I wonder if the wrong chair was sent? I myself would have sent the money back before sending a piece of work that was likely to damage my reputation (such as it is) irretrieveably. 
However, it will be interesting to find out what the maker says about this. 

In the interim I would document all calls, keep copies (dated) of ALL correspondence relevant to the chair, and send a letter (recorded delivery) as a notice of intent to the 'defendant' offering him a chance to remedy the situation. I believe the standard time frame for a response is 14 days, after which I would begin the recovery process, first with Paypal or credit card company, and if no joy there then with the small claims court. Should be a clear cut case.

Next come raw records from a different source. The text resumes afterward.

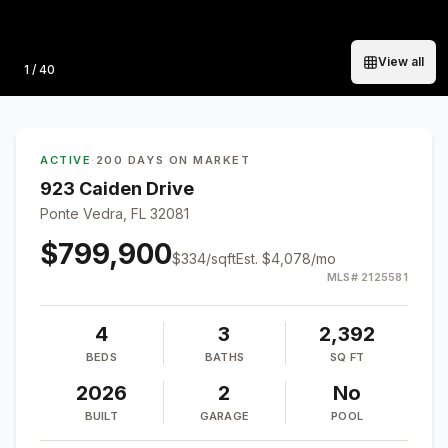
View all
Photo
1
/
40
ACTIVE
·
200 DAYS ON MARKET
923 Caiden Drive
Ponte Vedra, FL 32081
$799,900
$
334
/sqft
Est.
$4,078
/mo
MLS#
2125581
4
3
2,392
BEDS
BATHS
SQ FT
2026
2
No
BUILT
GARAGE
POOL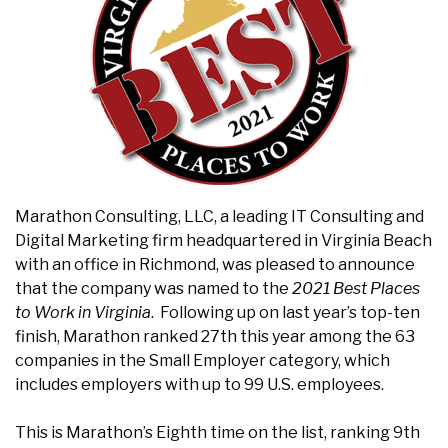
Marathon Consulting, LLC, a leading IT Consulting and
Digital Marketing firm headquartered in Virginia Beach
with an office in Richmond, was pleased to announce
that the company was named to the
2021
Best Places
to Work in Virginia
. Following up on last year’s top-ten
finish, Marathon ranked 27th this year among the 63
companies in the Small Employer category, which
includes employers with up to 99 U.S. employees.
This is Marathon’s Eighth time on the list, ranking 9th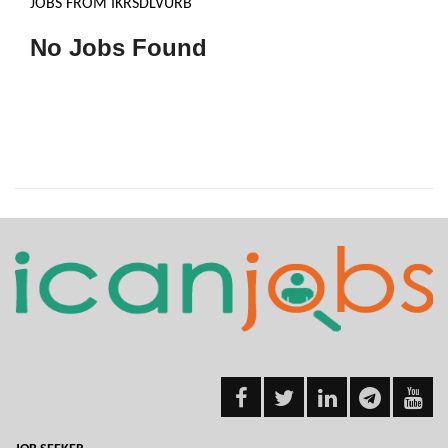
JOBS FROM IKRSDLVURB
No Jobs Found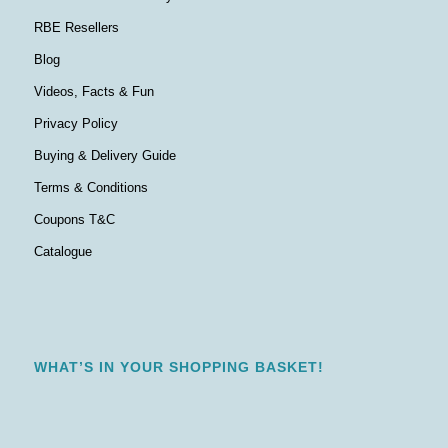
RBE Resellers
Blog
Videos, Facts & Fun
Privacy Policy
Buying & Delivery Guide
Terms & Conditions
Coupons T&C
Catalogue
WHAT’S IN YOUR SHOPPING BASKET!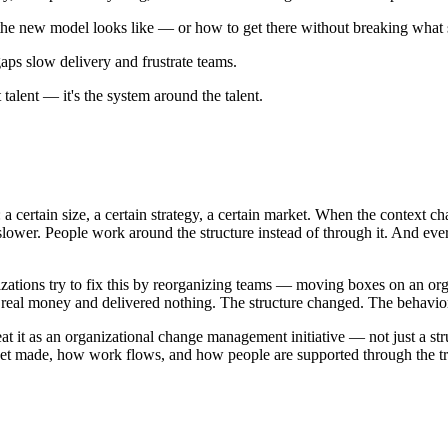
the new model looks like — or how to get there without breaking what s
gaps slow delivery and frustrate teams.
 talent — it's the system around the talent.
: a certain size, a certain strategy, a certain market. When the context 
lower. People work around the structure instead of through it. And ever
zations try to fix this by reorganizing teams — moving boxes on an org
 real money and delivered nothing. The structure changed. The behavior
eat it as an organizational change management initiative — not just a st
t made, how work flows, and how people are supported through the tran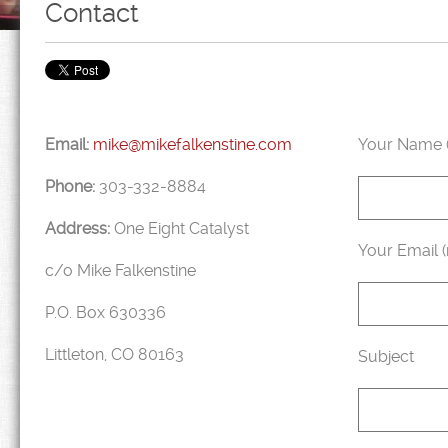
Contact
Email:
mike@mikefalkenstine.com
Your Name (
Phone:
303-332-8884
Address:
One Eight Catalyst
Your Email (
c/o Mike Falkenstine
P.O. Box 630336
Littleton, CO 80163
Subject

Hope this helps, and good luck. 

Neil ( chippy - ex High Court Officer!!)


----------



## Woodwould (22 Oct 2008)

RobertMP":2l3c6qrn said:


> On the photography forum where I moderate we would not allow a thread like this where the individual or company is not present to defend themselves.
> 
> I don't know enough about the law to say what can legally bring trouble for the forum but I'd be inclined to play safe if it were my call.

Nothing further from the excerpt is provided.